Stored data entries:

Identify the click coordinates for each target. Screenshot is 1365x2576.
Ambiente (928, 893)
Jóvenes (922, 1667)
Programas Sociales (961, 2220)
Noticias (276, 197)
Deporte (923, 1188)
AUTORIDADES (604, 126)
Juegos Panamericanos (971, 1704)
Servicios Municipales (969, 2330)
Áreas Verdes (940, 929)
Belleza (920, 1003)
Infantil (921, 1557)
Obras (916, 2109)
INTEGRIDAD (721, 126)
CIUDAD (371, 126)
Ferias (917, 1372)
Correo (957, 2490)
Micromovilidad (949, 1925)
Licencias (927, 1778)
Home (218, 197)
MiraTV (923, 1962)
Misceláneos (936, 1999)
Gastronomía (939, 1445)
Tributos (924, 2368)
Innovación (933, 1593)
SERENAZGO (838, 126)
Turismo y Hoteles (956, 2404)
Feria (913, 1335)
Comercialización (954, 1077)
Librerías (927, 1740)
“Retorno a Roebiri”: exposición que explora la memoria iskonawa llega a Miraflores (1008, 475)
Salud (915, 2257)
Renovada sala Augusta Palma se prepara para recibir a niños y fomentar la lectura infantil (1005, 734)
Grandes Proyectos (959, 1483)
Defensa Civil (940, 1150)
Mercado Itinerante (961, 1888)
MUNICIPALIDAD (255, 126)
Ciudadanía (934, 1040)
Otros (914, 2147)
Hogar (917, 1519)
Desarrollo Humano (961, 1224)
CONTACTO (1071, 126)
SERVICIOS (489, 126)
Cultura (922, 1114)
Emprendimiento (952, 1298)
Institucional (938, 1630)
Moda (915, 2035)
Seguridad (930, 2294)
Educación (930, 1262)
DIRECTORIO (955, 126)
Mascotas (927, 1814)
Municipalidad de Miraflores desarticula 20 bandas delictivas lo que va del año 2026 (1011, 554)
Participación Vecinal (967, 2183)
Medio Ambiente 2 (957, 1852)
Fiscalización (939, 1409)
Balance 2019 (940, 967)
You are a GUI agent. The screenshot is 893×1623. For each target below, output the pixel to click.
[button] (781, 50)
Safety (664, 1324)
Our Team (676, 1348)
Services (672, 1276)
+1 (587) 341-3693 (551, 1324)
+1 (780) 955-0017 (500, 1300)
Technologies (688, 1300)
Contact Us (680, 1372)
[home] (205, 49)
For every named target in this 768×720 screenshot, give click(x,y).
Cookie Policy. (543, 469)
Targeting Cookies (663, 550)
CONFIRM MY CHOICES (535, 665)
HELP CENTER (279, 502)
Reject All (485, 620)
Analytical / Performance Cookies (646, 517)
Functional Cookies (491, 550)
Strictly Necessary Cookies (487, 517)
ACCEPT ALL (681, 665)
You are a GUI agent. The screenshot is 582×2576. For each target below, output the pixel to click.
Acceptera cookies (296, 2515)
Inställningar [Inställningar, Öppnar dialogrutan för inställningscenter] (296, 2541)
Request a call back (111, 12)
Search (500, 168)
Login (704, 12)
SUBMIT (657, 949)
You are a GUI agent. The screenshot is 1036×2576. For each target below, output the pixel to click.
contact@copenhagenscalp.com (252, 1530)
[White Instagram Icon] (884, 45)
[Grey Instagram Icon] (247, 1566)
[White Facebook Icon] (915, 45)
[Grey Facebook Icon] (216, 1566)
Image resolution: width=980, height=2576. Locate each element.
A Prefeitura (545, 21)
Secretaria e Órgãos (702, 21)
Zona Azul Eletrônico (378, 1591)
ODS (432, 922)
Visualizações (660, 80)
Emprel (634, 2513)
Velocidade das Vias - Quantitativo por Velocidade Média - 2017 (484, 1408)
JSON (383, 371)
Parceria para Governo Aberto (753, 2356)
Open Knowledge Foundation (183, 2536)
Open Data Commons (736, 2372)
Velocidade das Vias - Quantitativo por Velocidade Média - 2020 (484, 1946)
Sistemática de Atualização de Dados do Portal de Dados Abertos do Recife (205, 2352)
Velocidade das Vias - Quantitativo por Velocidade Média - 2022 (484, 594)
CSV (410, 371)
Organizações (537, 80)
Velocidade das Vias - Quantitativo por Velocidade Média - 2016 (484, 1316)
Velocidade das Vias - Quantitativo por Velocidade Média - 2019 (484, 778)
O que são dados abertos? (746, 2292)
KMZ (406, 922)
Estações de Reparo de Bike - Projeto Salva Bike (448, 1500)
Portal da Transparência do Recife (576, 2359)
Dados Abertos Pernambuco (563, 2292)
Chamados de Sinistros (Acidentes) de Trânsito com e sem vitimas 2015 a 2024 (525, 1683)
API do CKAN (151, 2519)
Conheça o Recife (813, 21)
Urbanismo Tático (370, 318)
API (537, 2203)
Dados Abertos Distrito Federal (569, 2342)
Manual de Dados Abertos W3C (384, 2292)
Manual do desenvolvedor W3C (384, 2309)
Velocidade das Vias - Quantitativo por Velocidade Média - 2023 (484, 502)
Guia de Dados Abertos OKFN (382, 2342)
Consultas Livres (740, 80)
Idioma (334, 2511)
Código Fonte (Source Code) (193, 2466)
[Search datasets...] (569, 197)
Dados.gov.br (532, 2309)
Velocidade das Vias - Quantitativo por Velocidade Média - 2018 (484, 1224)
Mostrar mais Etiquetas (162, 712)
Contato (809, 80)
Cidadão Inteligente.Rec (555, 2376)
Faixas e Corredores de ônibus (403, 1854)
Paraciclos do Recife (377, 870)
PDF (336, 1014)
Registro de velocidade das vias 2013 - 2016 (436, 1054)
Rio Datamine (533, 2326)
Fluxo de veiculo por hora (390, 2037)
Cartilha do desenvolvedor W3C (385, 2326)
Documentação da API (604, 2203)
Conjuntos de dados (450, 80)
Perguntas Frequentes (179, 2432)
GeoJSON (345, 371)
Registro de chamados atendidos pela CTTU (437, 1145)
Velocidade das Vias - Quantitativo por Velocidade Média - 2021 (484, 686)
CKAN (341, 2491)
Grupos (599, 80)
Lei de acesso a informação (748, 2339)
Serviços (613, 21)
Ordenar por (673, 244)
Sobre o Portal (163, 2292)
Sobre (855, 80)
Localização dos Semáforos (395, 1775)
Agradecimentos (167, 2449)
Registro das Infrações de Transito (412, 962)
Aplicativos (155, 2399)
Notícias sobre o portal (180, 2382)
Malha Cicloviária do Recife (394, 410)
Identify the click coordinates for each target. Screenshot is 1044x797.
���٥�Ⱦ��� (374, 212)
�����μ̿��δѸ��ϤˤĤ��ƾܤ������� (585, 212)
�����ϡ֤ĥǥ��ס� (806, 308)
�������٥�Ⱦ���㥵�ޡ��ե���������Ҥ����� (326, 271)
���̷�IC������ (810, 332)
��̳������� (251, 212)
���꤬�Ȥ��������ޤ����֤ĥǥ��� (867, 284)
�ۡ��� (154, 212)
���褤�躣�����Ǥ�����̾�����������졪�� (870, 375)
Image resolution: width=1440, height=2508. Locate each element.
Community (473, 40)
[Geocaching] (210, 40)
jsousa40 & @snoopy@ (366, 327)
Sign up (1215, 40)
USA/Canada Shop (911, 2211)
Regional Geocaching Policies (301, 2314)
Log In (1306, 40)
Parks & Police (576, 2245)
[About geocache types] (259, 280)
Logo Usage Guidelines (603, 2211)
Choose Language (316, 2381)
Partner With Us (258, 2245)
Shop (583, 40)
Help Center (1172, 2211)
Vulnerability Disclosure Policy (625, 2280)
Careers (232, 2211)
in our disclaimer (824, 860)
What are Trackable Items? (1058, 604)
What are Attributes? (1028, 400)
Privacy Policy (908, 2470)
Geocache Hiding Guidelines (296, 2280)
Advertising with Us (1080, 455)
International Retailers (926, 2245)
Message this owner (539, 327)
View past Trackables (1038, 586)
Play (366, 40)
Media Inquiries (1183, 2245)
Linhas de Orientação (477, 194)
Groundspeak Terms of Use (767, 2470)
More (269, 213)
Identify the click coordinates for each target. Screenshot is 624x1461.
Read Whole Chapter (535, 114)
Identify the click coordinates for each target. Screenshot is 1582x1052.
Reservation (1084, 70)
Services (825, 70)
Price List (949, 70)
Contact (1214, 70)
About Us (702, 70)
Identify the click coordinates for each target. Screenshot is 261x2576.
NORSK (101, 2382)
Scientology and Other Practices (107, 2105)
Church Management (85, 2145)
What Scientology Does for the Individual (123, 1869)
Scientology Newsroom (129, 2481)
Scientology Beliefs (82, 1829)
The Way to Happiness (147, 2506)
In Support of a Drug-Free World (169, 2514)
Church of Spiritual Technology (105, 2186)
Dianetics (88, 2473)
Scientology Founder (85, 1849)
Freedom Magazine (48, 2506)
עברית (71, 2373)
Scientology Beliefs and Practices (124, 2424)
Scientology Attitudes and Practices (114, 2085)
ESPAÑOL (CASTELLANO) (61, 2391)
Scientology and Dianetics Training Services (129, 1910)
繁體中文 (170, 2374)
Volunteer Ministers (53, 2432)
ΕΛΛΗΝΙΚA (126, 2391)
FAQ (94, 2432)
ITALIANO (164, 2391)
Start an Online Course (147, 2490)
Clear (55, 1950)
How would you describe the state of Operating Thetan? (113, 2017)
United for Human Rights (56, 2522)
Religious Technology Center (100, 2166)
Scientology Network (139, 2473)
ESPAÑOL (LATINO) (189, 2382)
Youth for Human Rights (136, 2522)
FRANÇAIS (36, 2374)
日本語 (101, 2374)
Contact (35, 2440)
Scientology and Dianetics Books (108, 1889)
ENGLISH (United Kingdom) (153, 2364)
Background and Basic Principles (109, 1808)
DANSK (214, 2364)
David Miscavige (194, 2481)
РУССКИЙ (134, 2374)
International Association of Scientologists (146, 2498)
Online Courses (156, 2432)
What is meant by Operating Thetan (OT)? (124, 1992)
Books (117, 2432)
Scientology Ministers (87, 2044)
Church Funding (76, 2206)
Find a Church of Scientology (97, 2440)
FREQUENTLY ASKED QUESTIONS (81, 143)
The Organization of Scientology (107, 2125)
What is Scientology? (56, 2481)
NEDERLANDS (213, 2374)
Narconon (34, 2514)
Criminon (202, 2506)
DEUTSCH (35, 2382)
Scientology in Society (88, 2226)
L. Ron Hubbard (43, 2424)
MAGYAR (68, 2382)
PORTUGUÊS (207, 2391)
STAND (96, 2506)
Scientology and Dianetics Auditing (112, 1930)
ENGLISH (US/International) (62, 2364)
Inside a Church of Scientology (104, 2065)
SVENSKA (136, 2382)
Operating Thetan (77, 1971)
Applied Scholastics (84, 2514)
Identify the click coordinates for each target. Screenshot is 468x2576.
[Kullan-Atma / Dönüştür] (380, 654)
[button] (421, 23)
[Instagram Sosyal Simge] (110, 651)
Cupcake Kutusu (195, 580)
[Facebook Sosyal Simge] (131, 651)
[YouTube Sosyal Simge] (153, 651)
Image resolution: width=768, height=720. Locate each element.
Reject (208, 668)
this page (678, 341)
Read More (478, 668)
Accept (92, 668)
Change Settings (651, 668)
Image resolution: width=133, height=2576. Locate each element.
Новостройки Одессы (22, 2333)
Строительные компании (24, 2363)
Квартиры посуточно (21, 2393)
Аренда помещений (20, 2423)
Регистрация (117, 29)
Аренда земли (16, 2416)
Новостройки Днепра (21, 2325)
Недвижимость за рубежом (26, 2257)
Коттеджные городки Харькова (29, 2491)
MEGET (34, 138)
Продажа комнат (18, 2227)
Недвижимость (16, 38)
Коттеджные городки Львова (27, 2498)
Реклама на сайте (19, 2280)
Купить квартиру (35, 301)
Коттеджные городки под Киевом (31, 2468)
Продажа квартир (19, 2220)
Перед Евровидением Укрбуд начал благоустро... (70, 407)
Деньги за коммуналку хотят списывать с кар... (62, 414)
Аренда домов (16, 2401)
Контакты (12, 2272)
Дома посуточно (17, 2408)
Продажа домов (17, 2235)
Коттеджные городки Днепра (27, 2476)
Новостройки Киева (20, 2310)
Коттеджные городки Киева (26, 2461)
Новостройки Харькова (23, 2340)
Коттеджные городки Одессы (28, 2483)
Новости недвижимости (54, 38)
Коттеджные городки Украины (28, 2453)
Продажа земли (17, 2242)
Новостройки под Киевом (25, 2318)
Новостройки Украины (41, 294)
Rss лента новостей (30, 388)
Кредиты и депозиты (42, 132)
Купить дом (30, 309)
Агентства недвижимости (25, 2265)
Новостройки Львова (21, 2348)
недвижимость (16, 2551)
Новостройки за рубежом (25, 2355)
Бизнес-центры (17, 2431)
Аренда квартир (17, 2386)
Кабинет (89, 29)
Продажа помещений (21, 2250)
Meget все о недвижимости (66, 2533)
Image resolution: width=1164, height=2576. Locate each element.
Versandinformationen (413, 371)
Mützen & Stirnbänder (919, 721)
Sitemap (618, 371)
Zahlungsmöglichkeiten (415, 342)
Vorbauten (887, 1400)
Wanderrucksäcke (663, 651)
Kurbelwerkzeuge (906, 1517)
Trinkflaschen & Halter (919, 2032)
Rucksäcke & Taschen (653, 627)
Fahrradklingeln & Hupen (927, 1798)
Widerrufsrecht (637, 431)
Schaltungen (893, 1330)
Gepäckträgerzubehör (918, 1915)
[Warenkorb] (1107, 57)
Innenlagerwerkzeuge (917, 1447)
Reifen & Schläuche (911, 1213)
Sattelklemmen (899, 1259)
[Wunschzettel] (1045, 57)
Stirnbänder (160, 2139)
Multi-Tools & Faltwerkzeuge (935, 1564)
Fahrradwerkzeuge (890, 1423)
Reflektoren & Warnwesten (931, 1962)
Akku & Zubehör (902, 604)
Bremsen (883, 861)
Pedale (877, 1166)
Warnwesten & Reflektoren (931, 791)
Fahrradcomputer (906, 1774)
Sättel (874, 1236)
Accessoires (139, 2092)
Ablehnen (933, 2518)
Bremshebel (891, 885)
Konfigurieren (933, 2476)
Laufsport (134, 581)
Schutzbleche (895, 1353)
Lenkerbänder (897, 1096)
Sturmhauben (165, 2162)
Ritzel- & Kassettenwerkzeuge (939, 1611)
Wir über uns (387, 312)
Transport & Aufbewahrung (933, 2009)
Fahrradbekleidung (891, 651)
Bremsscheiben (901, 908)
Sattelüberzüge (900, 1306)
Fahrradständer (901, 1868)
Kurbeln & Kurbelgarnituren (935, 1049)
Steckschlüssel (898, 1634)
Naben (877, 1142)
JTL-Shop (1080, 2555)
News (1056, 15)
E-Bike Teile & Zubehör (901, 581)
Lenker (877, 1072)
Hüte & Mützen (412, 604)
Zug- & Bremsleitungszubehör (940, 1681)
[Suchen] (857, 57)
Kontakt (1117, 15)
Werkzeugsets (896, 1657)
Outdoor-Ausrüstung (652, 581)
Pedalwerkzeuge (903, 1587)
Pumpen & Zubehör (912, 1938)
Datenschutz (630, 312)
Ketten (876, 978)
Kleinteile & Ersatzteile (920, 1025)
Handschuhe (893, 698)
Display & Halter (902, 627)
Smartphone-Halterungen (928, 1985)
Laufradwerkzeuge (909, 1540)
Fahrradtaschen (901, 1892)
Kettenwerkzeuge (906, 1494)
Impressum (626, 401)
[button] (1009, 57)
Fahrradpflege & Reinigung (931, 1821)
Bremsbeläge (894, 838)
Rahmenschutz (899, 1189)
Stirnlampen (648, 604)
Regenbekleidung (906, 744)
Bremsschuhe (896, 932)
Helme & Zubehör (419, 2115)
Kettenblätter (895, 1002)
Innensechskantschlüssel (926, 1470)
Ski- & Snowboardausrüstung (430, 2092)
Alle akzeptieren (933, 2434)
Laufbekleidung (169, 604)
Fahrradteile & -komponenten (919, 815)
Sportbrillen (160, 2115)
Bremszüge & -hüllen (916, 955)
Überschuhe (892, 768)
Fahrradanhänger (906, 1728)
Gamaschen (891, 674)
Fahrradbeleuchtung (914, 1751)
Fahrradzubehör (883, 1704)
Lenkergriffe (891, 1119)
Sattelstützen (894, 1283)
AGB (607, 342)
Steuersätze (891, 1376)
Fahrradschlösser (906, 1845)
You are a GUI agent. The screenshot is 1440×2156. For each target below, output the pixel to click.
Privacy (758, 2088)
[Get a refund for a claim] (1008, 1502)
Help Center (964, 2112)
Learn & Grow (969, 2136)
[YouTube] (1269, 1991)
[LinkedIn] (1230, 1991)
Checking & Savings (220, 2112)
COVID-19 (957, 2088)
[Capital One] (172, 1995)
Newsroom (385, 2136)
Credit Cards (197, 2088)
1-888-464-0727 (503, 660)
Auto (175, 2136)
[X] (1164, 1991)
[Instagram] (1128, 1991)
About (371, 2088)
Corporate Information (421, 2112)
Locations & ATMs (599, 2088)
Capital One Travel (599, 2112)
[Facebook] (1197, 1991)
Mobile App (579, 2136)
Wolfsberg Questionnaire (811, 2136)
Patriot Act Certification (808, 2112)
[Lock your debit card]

• _Task requirements_
Output exactly the lines of the records from the first through the one bearing "Librerías (927, 1740)", both ends included.

• _Answer box_
Identify the click coordinates for each target. Screenshot is 1365x2576.
Ambiente (928, 893)
Jóvenes (922, 1667)
Programas Sociales (961, 2220)
Noticias (276, 197)
Deporte (923, 1188)
AUTORIDADES (604, 126)
Juegos Panamericanos (971, 1704)
Servicios Municipales (969, 2330)
Áreas Verdes (940, 929)
Belleza (920, 1003)
Infantil (921, 1557)
Obras (916, 2109)
INTEGRIDAD (721, 126)
CIUDAD (371, 126)
Ferias (917, 1372)
Correo (957, 2490)
Micromovilidad (949, 1925)
Licencias (927, 1778)
Home (218, 197)
MiraTV (923, 1962)
Misceláneos (936, 1999)
Gastronomía (939, 1445)
Tributos (924, 2368)
Innovación (933, 1593)
SERENAZGO (838, 126)
Turismo y Hoteles (956, 2404)
Feria (913, 1335)
Comercialización (954, 1077)
Librerías (927, 1740)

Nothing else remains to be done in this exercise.